* _Task brief_
Tell how many lines in the data below hold the string "Tabeling"; give nothing but the number.

=== Task inputs ===

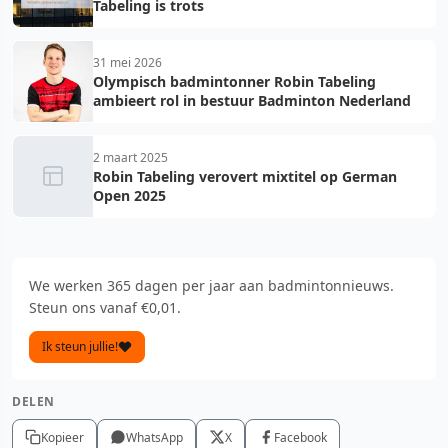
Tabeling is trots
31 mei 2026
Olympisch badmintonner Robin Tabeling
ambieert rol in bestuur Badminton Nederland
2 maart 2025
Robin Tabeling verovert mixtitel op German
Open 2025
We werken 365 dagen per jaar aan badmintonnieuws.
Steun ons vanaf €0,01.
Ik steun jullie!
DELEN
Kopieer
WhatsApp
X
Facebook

===
=== Task inputs ===

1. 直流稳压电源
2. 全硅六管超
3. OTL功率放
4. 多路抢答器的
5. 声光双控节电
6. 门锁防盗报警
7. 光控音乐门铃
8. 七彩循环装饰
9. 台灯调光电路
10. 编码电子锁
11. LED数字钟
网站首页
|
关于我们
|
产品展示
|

===
=== Task inputs ===

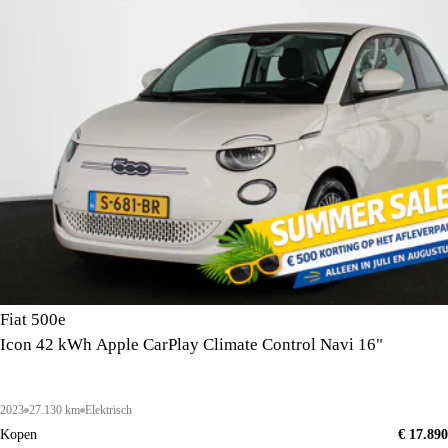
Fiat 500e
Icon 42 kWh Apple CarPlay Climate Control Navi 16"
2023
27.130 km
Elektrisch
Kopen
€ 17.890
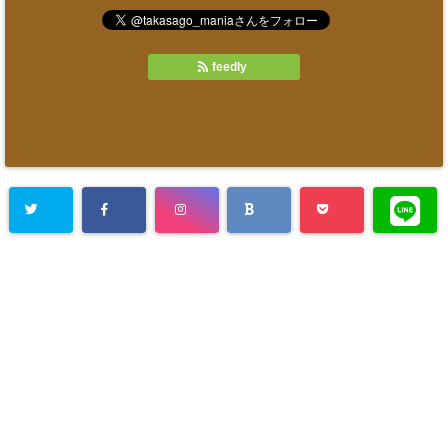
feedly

===

* _Written solution_
3